What is expected:
Please restate each entry below, word for word.

[Stored items from a collection]
=-=-=-=-=
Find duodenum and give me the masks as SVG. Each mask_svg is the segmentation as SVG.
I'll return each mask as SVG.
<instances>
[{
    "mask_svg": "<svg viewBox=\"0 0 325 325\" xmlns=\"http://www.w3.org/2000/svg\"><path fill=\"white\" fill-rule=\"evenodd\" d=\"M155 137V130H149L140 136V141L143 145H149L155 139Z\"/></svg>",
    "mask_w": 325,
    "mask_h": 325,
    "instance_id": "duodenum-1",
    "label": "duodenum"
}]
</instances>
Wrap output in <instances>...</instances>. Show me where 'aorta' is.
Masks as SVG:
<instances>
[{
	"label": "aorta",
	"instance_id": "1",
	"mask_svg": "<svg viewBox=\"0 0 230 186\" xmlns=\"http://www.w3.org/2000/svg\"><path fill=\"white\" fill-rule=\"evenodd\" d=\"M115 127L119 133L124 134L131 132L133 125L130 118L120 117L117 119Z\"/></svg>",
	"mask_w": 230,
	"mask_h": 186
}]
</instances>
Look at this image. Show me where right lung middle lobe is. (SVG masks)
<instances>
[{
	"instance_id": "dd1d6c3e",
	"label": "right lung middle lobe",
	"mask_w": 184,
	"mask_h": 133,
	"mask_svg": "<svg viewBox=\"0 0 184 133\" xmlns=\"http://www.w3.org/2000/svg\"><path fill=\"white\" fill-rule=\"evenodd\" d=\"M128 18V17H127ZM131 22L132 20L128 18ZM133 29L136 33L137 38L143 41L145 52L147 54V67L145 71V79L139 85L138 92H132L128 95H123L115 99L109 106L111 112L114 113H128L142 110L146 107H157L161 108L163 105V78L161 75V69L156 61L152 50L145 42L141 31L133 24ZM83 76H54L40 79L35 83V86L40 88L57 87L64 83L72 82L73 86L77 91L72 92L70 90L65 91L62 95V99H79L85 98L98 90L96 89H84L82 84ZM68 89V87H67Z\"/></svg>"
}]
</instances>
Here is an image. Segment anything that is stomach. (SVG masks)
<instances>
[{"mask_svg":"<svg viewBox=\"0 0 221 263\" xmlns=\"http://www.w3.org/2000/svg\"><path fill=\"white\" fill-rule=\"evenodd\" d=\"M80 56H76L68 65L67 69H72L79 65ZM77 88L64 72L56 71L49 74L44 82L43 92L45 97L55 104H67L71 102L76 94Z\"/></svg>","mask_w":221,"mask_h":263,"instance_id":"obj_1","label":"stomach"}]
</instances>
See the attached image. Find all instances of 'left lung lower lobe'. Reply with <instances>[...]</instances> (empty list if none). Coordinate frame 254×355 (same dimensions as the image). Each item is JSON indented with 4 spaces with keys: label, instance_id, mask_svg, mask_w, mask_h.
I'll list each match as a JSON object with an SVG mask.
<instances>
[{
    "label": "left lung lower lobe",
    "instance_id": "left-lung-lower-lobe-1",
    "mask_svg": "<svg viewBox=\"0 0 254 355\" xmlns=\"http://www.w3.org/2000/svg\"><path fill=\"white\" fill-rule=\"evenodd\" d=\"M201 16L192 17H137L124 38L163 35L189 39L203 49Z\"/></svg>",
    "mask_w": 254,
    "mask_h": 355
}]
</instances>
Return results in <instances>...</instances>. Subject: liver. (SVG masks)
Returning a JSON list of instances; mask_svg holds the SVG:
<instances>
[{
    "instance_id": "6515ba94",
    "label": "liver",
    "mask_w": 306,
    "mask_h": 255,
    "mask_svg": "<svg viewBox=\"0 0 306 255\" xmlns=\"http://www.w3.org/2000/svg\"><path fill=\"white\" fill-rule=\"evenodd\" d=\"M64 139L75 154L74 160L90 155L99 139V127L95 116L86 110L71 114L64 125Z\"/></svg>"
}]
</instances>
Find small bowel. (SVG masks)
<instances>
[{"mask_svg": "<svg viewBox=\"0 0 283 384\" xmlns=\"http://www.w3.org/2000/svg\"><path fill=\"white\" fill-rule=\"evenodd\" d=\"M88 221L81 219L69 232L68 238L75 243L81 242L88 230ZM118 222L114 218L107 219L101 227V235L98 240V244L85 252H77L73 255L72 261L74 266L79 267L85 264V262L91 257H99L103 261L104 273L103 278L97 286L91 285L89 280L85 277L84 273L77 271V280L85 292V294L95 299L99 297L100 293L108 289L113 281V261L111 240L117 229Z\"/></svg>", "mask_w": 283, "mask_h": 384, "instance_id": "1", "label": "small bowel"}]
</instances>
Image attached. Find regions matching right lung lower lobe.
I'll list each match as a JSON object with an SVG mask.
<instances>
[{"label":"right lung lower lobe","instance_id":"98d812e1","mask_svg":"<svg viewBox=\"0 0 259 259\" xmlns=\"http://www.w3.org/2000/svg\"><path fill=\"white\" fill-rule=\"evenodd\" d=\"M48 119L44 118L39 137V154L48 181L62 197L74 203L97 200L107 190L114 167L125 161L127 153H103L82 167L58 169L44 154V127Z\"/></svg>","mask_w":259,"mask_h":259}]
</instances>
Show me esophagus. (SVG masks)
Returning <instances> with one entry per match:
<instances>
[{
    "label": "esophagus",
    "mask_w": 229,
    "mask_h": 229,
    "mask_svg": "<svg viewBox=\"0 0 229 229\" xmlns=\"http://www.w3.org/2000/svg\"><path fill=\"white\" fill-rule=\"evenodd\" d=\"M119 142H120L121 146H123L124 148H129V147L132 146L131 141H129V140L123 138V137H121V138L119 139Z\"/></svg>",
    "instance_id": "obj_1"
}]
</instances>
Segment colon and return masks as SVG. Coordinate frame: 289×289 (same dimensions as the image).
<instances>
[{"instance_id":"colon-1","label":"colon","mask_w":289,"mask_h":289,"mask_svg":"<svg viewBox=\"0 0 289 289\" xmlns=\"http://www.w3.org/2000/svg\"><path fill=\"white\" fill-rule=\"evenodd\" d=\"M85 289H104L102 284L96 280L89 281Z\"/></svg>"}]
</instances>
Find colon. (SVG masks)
=-=-=-=-=
Response:
Find duodenum and give me the masks as SVG. Each mask_svg is the segmentation as SVG.
I'll return each mask as SVG.
<instances>
[{
    "mask_svg": "<svg viewBox=\"0 0 325 325\" xmlns=\"http://www.w3.org/2000/svg\"><path fill=\"white\" fill-rule=\"evenodd\" d=\"M155 137V130H149L140 136V141L143 145H149L155 139Z\"/></svg>",
    "mask_w": 325,
    "mask_h": 325,
    "instance_id": "duodenum-1",
    "label": "duodenum"
}]
</instances>
Wrap output in <instances>...</instances>. Show me where 'aorta' is.
Masks as SVG:
<instances>
[{
	"label": "aorta",
	"instance_id": "1",
	"mask_svg": "<svg viewBox=\"0 0 230 186\" xmlns=\"http://www.w3.org/2000/svg\"><path fill=\"white\" fill-rule=\"evenodd\" d=\"M115 127L119 133L124 134L131 132L133 125L130 118L120 117L117 119Z\"/></svg>",
	"mask_w": 230,
	"mask_h": 186
}]
</instances>
Look at this image. Show me where right lung middle lobe is. (SVG masks)
<instances>
[{
	"instance_id": "dd1d6c3e",
	"label": "right lung middle lobe",
	"mask_w": 184,
	"mask_h": 133,
	"mask_svg": "<svg viewBox=\"0 0 184 133\" xmlns=\"http://www.w3.org/2000/svg\"><path fill=\"white\" fill-rule=\"evenodd\" d=\"M128 18V17H127ZM131 22L132 20L128 18ZM133 29L136 33L137 38L143 41L145 52L147 54V67L145 71V79L139 85L138 92H132L128 95H123L115 99L109 106L111 112L114 113H128L142 110L146 107H157L161 108L163 105V78L161 75V69L156 61L152 50L145 42L141 31L133 24ZM83 76H54L40 79L35 83V86L40 88L57 87L64 83L72 82L73 86L77 91L72 92L70 90L65 91L62 95V99H79L85 98L98 90L96 89H84L82 84ZM68 89V87H67Z\"/></svg>"
}]
</instances>
Here is an image. Segment anything that is stomach. (SVG masks)
<instances>
[{"mask_svg":"<svg viewBox=\"0 0 221 263\" xmlns=\"http://www.w3.org/2000/svg\"><path fill=\"white\" fill-rule=\"evenodd\" d=\"M80 56H76L68 65L67 69H72L79 65ZM77 88L64 72L56 71L49 74L44 82L43 92L45 97L55 104H67L71 102L76 94Z\"/></svg>","mask_w":221,"mask_h":263,"instance_id":"obj_1","label":"stomach"}]
</instances>
See the attached image. Find all instances of 'left lung lower lobe'. Reply with <instances>[...]</instances> (empty list if none). Coordinate frame 254×355 (same dimensions as the image). Each item is JSON indented with 4 spaces with keys: label, instance_id, mask_svg, mask_w, mask_h.
I'll list each match as a JSON object with an SVG mask.
<instances>
[{
    "label": "left lung lower lobe",
    "instance_id": "left-lung-lower-lobe-1",
    "mask_svg": "<svg viewBox=\"0 0 254 355\" xmlns=\"http://www.w3.org/2000/svg\"><path fill=\"white\" fill-rule=\"evenodd\" d=\"M201 16L192 17H137L124 38L163 35L189 39L203 49Z\"/></svg>",
    "mask_w": 254,
    "mask_h": 355
}]
</instances>
Return results in <instances>...</instances>. Subject: liver. (SVG masks)
Returning a JSON list of instances; mask_svg holds the SVG:
<instances>
[{
    "instance_id": "6515ba94",
    "label": "liver",
    "mask_w": 306,
    "mask_h": 255,
    "mask_svg": "<svg viewBox=\"0 0 306 255\" xmlns=\"http://www.w3.org/2000/svg\"><path fill=\"white\" fill-rule=\"evenodd\" d=\"M64 139L75 154L74 160L90 155L99 139V127L95 116L86 110L71 114L64 125Z\"/></svg>"
}]
</instances>
Find small bowel. (SVG masks)
<instances>
[{"mask_svg": "<svg viewBox=\"0 0 283 384\" xmlns=\"http://www.w3.org/2000/svg\"><path fill=\"white\" fill-rule=\"evenodd\" d=\"M88 221L81 219L69 232L68 238L75 243L81 242L88 230ZM118 222L114 218L107 219L101 227V235L98 240V244L85 252H77L73 255L72 261L74 266L79 267L85 264V262L91 257H99L103 261L104 273L103 278L97 286L91 285L89 280L85 277L84 273L77 271V280L85 292V294L95 299L99 297L100 293L108 289L113 281V261L111 240L117 229Z\"/></svg>", "mask_w": 283, "mask_h": 384, "instance_id": "1", "label": "small bowel"}]
</instances>
Image attached. Find regions matching right lung lower lobe.
I'll list each match as a JSON object with an SVG mask.
<instances>
[{"label":"right lung lower lobe","instance_id":"98d812e1","mask_svg":"<svg viewBox=\"0 0 259 259\" xmlns=\"http://www.w3.org/2000/svg\"><path fill=\"white\" fill-rule=\"evenodd\" d=\"M48 119L44 118L39 137V154L48 181L62 197L74 203L97 200L107 190L114 167L125 161L127 153H103L82 167L58 169L44 154V127Z\"/></svg>","mask_w":259,"mask_h":259}]
</instances>
Show me esophagus. (SVG masks)
Returning <instances> with one entry per match:
<instances>
[{
    "label": "esophagus",
    "mask_w": 229,
    "mask_h": 229,
    "mask_svg": "<svg viewBox=\"0 0 229 229\" xmlns=\"http://www.w3.org/2000/svg\"><path fill=\"white\" fill-rule=\"evenodd\" d=\"M119 142H120L121 146H123L124 148H129V147L132 146L131 141H129V140L123 138V137H121V138L119 139Z\"/></svg>",
    "instance_id": "obj_1"
}]
</instances>
Segment colon and return masks as SVG. Coordinate frame: 289×289 (same dimensions as the image).
<instances>
[{"instance_id":"colon-1","label":"colon","mask_w":289,"mask_h":289,"mask_svg":"<svg viewBox=\"0 0 289 289\" xmlns=\"http://www.w3.org/2000/svg\"><path fill=\"white\" fill-rule=\"evenodd\" d=\"M85 289H104L102 284L96 280L89 281Z\"/></svg>"}]
</instances>
Find colon. (SVG masks)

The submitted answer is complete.